Understanding the Roadmap
When undergoing a security assessment, the organization typically is looking at the controls from a top-down perspective. The assessor is not there to perform a technical hands-on test or find out which vulnerabilities need to be patched.
After the assessment is complete, the organization will be able to identify areas needing immediate attention and will have the direction for evolving its security strategy over the next three to five years.
Security Assessment in a Nutshell
Information security is a dynamic field with rapidly changing technology and evolving threats. The number of threats is growing every day and attackers rapidly adopt new techniques. Attackers have different goals, whether they are after financial gain, espionage, blackmail, or just plain publicity. Nearly every organization—independent of size—is a target, especially as attackers piggy-back on smaller companies to reach larger ones.
Board members and executives need to become more involved in ensuring their organizations are making the right investments in people, processes, and technology to provide adequate security for the risks and threats they face. A security assessment is one of the best ways to ensure you are on the right path and give you the visibility you need.
How to Select the Right Team for Your Security Assessment
A security assessment is a critical part of understanding the organization’s security maturity and the security strategy, so selecting a trusted assessor is critical. Here are some of the things to keep in mind when interviewing a security assessment team.

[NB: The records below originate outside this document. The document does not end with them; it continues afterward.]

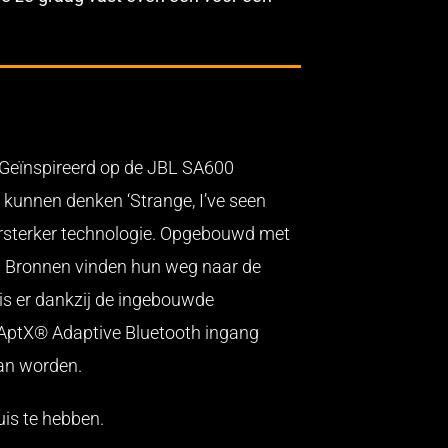
 Geïnspireerd op de JBL SA600
e kunnen denken ‘Strange, I’ve seen
ersterker technologie. Opgebouwd met
t. Bronnen vinden hun weg naar de
 is er dankzij de ingebouwde
 AptX® Adaptive Bluetooth ingang
kan worden.
is te hebben.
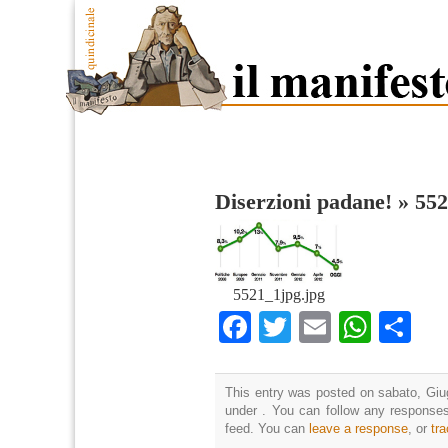
Diserzioni padane!
»
552
5521_1jpg.jpg
Facebook
Twitter
Email
What
Co
This entry was posted on sabato, Giug
under . You can follow any responses
feed. You can
leave a response
, or
tr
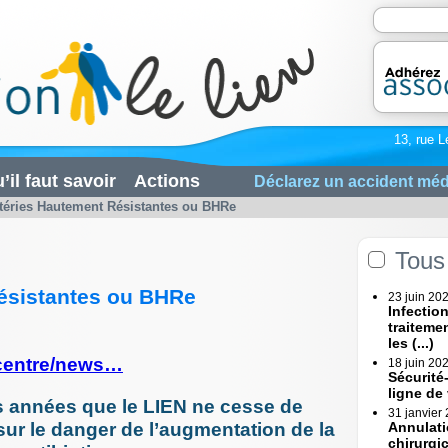
13, rue L
’il faut savoir
Actions
Déclarez un accident méd
téries Hautement Résistantes ou BHRe
Tous 
ésistantes ou BHRe
23 juin 20
Infectio
traiteme
les (...)
acentre/news…
18 juin 20
Sécurité
ligne de
rs années que le LIEN ne cesse de
31 janvier
 sur le danger de l’augmentation de la
Annulati
chirurgi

- Look for a team comprised of individuals with a broader understanding of information security processes. These are people that understand security operations, enterprise networking, and architecture. Look for experience dealing with security applications, including security information and event (SIEM)/log management, governance risk compliance (GRC), identity access management, IDS/IPS, advanced persistent threats, antivirus, vulnerability management, and business intelligence.
- It’s important the assessor understands the industry, but make sure the assessor is also familiar with security topics outside the industry vertical. Not specializing in one specific sector will ensure the broadest level of knowledge.

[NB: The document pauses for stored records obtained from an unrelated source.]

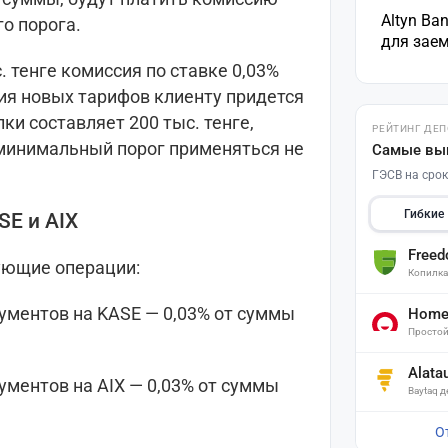
Altyn Ba
о порога.
для зае
. тенге комиссия по ставке 0,03%
ния новых тарифов клиенту придется
ки составляет 200 тыс. тенге,
РЕЙТИНГ ДЕ
 минимальный порог применяться не
Самые вы
ГЭСВ на срок
Гибкие
SE и AIX
Free
ующие операции:
Копилк
ументов на KASE — 0,03% от суммы
Home 
Простой
Alata
ументов на AIX — 0,03% от суммы
Baytaq 
О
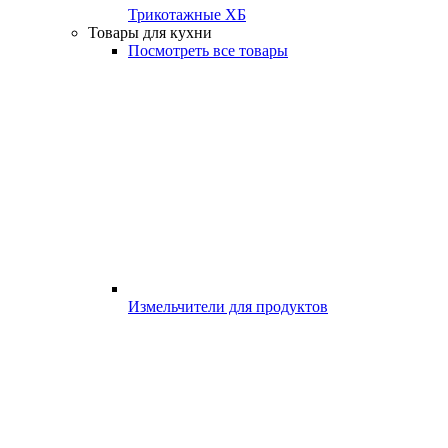
Трикотажные ХБ
Товары для кухни
Посмотреть все товары
Измельчители для продуктов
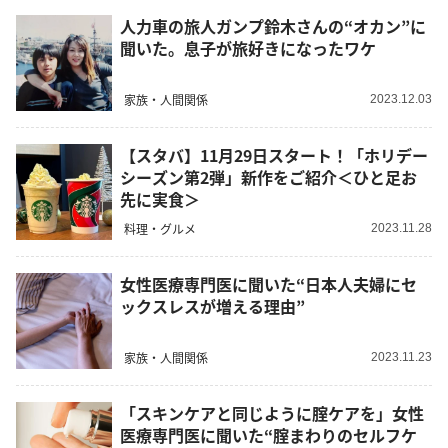
人力車の旅人ガンプ鈴木さんの“オカン”に
聞いた。息子が旅好きになったワケ
家族・人間関係
2023.12.03
【スタバ】11月29日スタート！「ホリデー
シーズン第2弾」新作をご紹介＜ひと足お
先に実食＞
料理・グルメ
2023.11.28
女性医療専門医に聞いた“日本人夫婦にセ
ックスレスが増える理由”
家族・人間関係
2023.11.23
「スキンケアと同じように腟ケアを」女性
医療専門医に聞いた“腟まわりのセルフケ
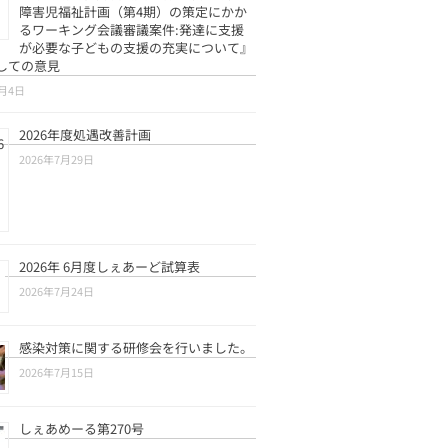
障害児福祉計画（第4期）の策定にかか
るワーキング会議審議案件:発達に支援
が必要な子どもの支援の充実について』
しての意見
8月4日
2026年度処遇改善計画
2026年7月29日
2026年 6月度しぇあーど試算表
2026年7月24日
感染対策に関する研修会を行いました。
2026年7月15日
しぇあめーる第270号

- Ask to see samples of deliverables. Ensure the assessment will end with deliverables outlining a roadmap and a detailed picture of what the security controls look like. The report needs to have information that will be used at both operational and management levels. It should include action items that define relevant steps on what to do next. The final deliverable must have specific recommendations for addressing gaps or issues identified, a list of steps that need to be taken, and a timetable of when they need to be performed. Also, ask what kind of executive-facing deliverables will be available, with detailed executive summaries about the issues identified and strategic recommendations on closing the gaps.
- Will the team perform the assessment on-site, or remotely? There is a value to performing an assessment on-site, but there may be circumstances preventing the team from being able to conduct face-to-face conversations. Ask what the remote assessment will entail. On the other hand, be wary if the assessor insists on a large on-site team for an extended period of time. Many firms use assessments as training ground for junior staff members. This will result in a team of, for example, six assessors with an effective throughput of two or three. At the same time, you’ll be paying a premium for senior members of their team to train junior staff on your dime.